Thanks for your responses.

The authors mentioned, “such ‘noisy’ signals can come into play in the skill discovery field.” Does this imply that errors can occur in the process of generating overall rewards using the foundation model, and thus you applied a conservative approach by assigning weights to the skill discovery reward to minimize issues arising from the foundation model?

Yes, we recognize that the foundation model we used (CLIP) performs better at answering simple "yes" or "no" questions rather than providing detailed reward outputs. Consequently, we applied it in a way that requires only binary responses. For example, it answers "yes" if the Cheetah does not flip and "no" if it does, and we then use these responses for weighting. This approach can indeed be considered a more "conservative" method.

Additionally, you stated, “First, [2] is using state-based input, while FoG takes pixel-based input, which makes them not directly comparable.” As I understand it, FoG is not specifically designed for pixel-based input and is applicable to state-based input as well. Does this mean that the experiment conducted in Appendix A.6 used pixel-based input, making direct comparison with [2] difficult?

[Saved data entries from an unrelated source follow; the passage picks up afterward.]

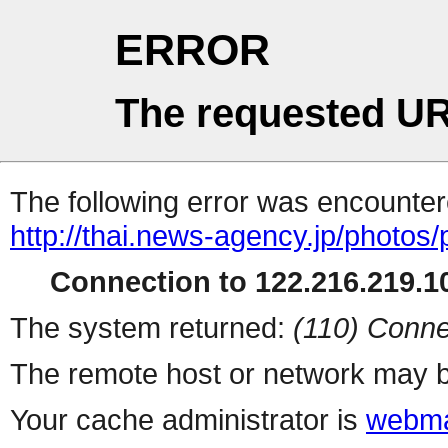
ERROR
The requested UR
The following error was encountere
http://thai.news-agency.jp/photos/
Connection to 122.216.219.10
The system returned:
(110) Conne
The remote host or network may b
Your cache administrator is
webma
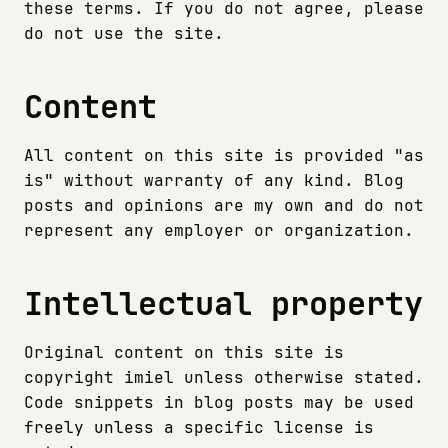
these terms. If you do not agree, please
do not use the site.
Content
All content on this site is provided "as
is" without warranty of any kind. Blog
posts and opinions are my own and do not
represent any employer or organization.
Intellectual property
Original content on this site is
copyright imiel unless otherwise stated.
Code snippets in blog posts may be used
freely unless a specific license is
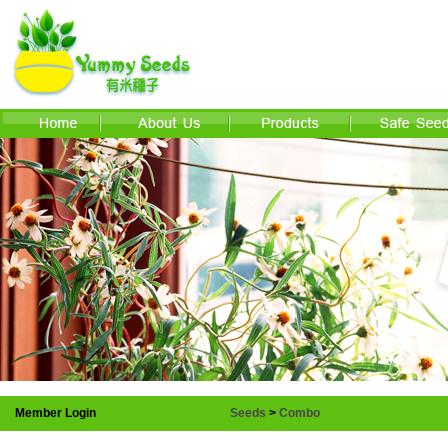
Member Login
Seeds
>
Combo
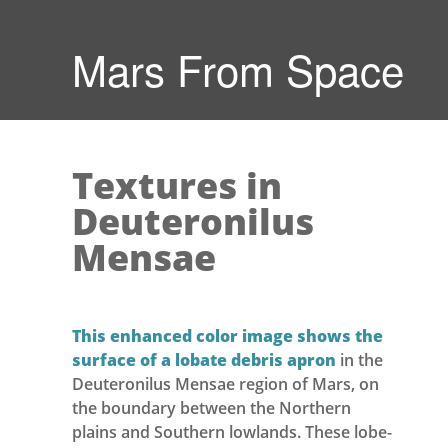
Mars From Space
Textures in
Deuteronilus
Mensae
This enhanced color image shows the
surface of a lobate debris apron
in the
Deuteronilus Mensae region of Mars, on
the boundary between the Northern
plains and Southern lowlands. These lobe-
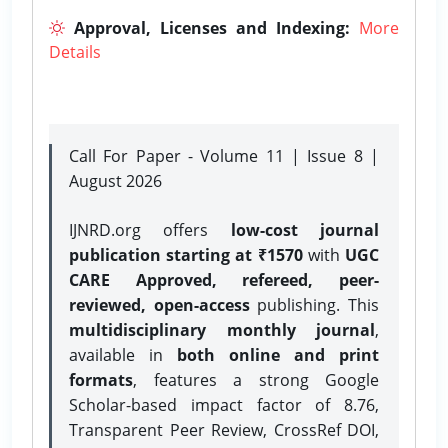
Approval, Licenses and Indexing:
More
Details
Call For Paper - Volume 11 | Issue 8 |
August 2026
IJNRD.org offers
low-cost journal
publication starting at ₹1570
with
UGC
CARE Approved, refereed, peer-
reviewed, open-access
publishing. This
multidisciplinary monthly journal
,
available in
both online and print
formats
, features a strong
Google
Scholar-based impact factor of 8.76,
Transparent Peer Review, CrossRef DOI,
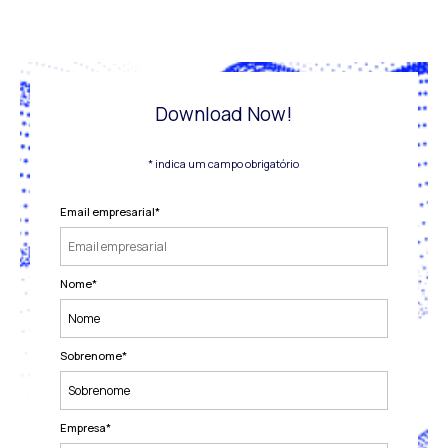
Download Now!
* indica um campo obrigatório
Email empresarial
*
Nome
*
Sobrenome
*
Empresa
*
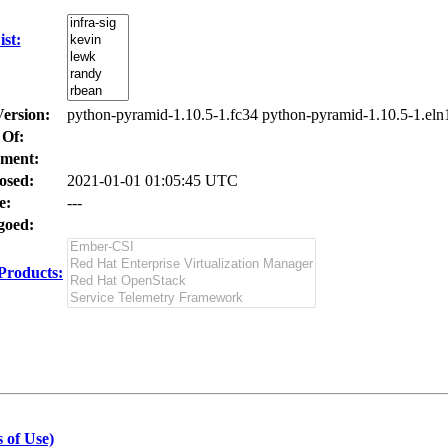
st:
Version:
python-pyramid-1.10.5-1.fc34 python-pyramid-1.10.5-1.eln
 Of:
ment:
osed:
2021-01-01 01:05:45 UTC
e:
---
oed:
Products:
 of Use)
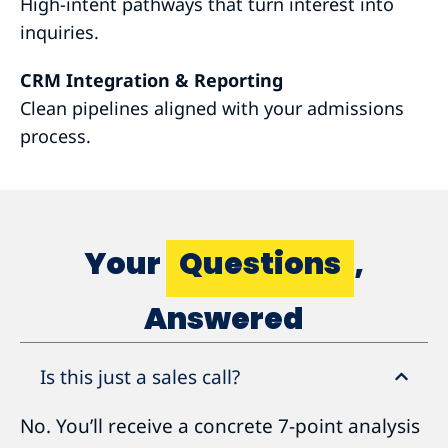
High-intent pathways that turn interest into
inquiries.
CRM Integration & Reporting
Clean pipelines aligned with your admissions
process.
Your
Questions
,
Answered
Is this just a sales call?
No. You’ll receive a concrete 7-point analysis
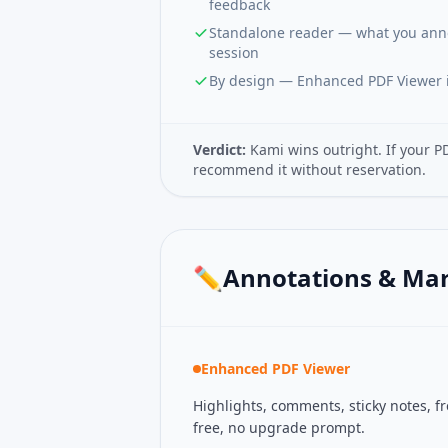
feedback
Standalone reader — what you annot
session
By design — Enhanced PDF Viewer i
Verdict:
Kami wins outright. If your P
recommend it without reservation.
✏️
Annotations & Ma
Enhanced PDF Viewer
Highlights, comments, sticky notes, 
free, no upgrade prompt.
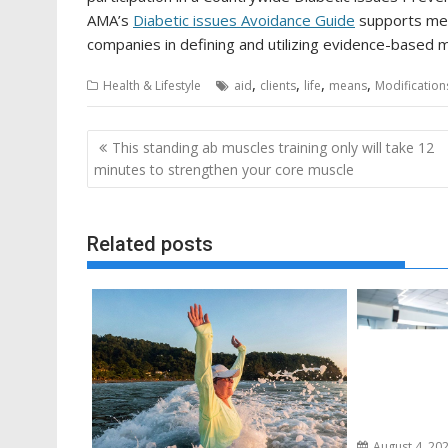
AMA’s
Diabetic issues Avoidance Guide
supports med
companies in defining and utilizing evidence-based 
,
,
,
,
Health & Lifestyle
aid
clients
life
means
Modification
Post
This standing ab muscles training only will take 12
navigation
minutes to strengthen your core muscle
Related posts
August 4, 20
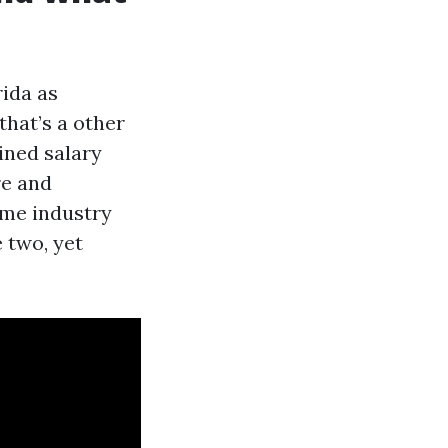
rida as
that’s a other
ined salary
re and
time industry
 two, yet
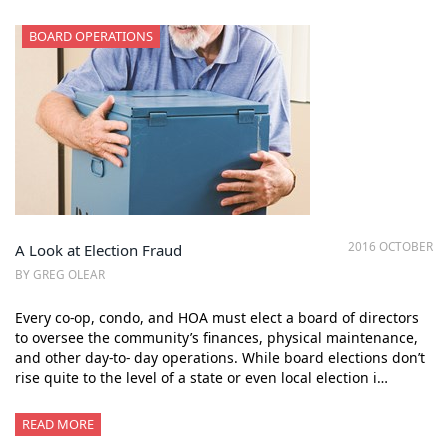
BOARD OPERATIONS
2016 OCTOBER
A Look at Election Fraud
BY GREG OLEAR
Every co-op, condo, and HOA must elect a board of directors
to oversee the community’s finances, physical maintenance,
and other day-to- day operations. While board elections don’t
rise quite to the level of a state or even local election i…
READ MORE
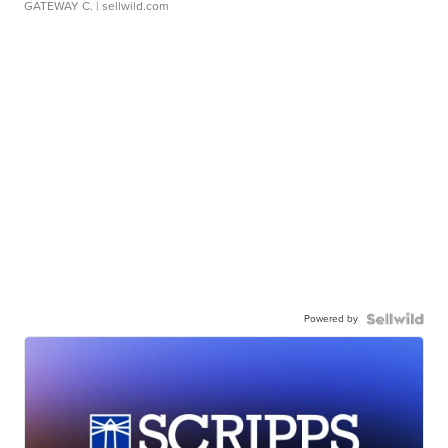
GATEWAY C.
| sellwild.com
Powered by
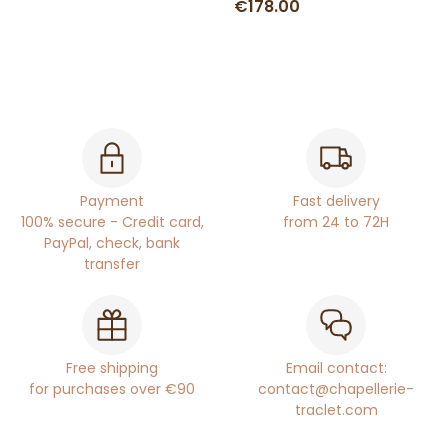
€178.00
Payment
Fast delivery
100% secure - Credit card,
from 24 to 72H
PayPal, check, bank
transfer
Free shipping
Email contact:
for purchases over €90
contact@chapellerie-
traclet.com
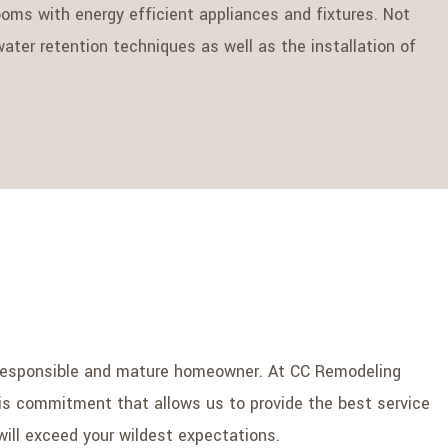
ms with energy efficient appliances and fixtures. Not
ater retention techniques as well as the installation of
 a responsible and mature homeowner. At CC Remodeling
this commitment that allows us to provide the best service
will exceed your wildest expectations.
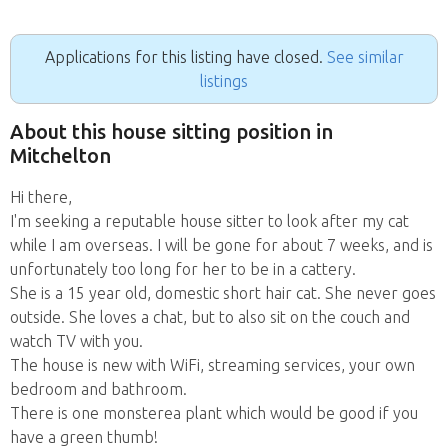
Applications for this listing have closed.
See similar
listings
About this house sitting position in
Mitchelton
Hi there,
I'm seeking a reputable house sitter to look after my cat
while I am overseas. I will be gone for about 7 weeks, and is
unfortunately too long for her to be in a cattery.
She is a 15 year old, domestic short hair cat. She never goes
outside. She loves a chat, but to also sit on the couch and
watch TV with you.
The house is new with WiFi, streaming services, your own
bedroom and bathroom.
There is one monsterea plant which would be good if you
have a green thumb!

Yes, you are correct that FoG works with both state-based and pixel-based inputs. The experiments in Appendix A.6 on the Franka Kitchen environment indeed use pixel-based inputs, whereas [2] uses state-based inputs for Franka robot-arm object manipulation tasks. From the perspective of input types, directly comparing the two would be unfair. Additionally, the Franka robot-arm object manipulation task ([2]) is different from the Franka Kitchen task used by FoG.

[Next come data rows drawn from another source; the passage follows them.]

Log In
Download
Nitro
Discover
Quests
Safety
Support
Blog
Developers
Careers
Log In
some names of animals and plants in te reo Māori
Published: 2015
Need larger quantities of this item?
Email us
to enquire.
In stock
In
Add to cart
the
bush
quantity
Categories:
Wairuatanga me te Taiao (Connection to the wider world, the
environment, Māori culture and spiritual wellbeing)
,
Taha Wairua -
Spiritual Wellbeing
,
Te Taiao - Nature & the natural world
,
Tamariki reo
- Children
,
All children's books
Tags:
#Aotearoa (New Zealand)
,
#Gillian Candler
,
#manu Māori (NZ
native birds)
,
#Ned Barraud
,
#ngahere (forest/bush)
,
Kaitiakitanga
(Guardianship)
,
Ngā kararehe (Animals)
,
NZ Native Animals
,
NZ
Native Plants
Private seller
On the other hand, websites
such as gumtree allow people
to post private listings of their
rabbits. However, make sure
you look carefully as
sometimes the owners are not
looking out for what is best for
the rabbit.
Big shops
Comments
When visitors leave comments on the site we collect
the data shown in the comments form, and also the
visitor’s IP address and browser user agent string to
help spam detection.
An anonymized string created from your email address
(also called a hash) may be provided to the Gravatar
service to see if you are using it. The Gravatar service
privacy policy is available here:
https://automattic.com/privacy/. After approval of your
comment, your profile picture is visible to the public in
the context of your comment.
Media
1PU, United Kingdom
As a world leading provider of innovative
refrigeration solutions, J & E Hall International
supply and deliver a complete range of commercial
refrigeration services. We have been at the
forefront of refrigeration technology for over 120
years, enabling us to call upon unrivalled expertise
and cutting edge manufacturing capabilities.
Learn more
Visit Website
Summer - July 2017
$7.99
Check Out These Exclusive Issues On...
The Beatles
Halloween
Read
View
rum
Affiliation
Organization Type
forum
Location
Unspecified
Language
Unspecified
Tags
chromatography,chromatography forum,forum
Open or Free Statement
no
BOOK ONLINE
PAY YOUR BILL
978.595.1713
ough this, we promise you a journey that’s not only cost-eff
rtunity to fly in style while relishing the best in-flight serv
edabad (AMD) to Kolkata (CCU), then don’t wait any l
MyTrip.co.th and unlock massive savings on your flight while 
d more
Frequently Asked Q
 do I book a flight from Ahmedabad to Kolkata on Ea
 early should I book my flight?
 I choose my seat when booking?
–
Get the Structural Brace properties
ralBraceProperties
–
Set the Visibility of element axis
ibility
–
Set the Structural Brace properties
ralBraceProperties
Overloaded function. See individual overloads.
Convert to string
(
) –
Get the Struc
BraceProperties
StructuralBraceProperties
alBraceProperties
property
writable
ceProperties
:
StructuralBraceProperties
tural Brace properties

[2] Rho, Seungeun, et al. "Language Guided Skill Discovery." arXiv preprint arXiv:2406.06615 (2024).

评论

Dear reviewer, The process only works if we engage in discussion. Can you please respond to the rebuttal provided by the authors ASAP?

审稿意见
3

This paper presents a method called Foundation model Guided (FoG) skill discovery, which uses foundation models to incorporate human intentions into the process of skill discovery in reinforcement learning. FoG aims to align skills with specified human intentions, assigning higher rewards to desirable states and lower ones to undesirable states. It applies a score function generated by an LLM for state-based RL or implemented by CLIP for pixel-based RL to re-weight intrinsic rewards, guiding agents to avoid hazardous areas or eliminate undesirable behaviors. FoG is evaluated against baselines like METRA and DoDont, with experiments showing improved avoidance of undesirable behaviors and hazardous areas in specific environments.

优点

The paper is generally well-organized, and the description of the FoG approach and its score function is detailed.

缺点

The methodology is the same as DoDont.

The core methodology of FoG closely resembles the DoDont approach, as both employ a score function derived from human-provided preferences, especially the form maxp(s,s)ϕ(s)ϕ(s)z,s.t.ϕ(s)ϕ(s)1\max\sum p(s,s') \|\phi(s') - \phi(s)\| z, \quad\text{s.t.} \|\phi(s')-\phi(s)\|\le1 . Although FoG uses f(s)f(s') in its objective, i.e., f(s)ϕ(s)ϕ(s)z,s.t.ϕ(s)ϕ(s)1\sum f(s') \|\phi(s') - \phi(s)\| z, \quad\text{s.t.} \|\phi(s')-\phi(s)\|\le1, f(s)f(s') is just a special case of p(s,s)p(s,s'). The similarity to DoDont weakens FoG's novelty. The main contribution of the paper is thus this special implementation of the score function proposed by DoDont. However, as stated below, even this special implementation is trivial.

The score function is trivial, and using the vision language model as the score function to capture the human intention for MuJoCo robots has been proposed.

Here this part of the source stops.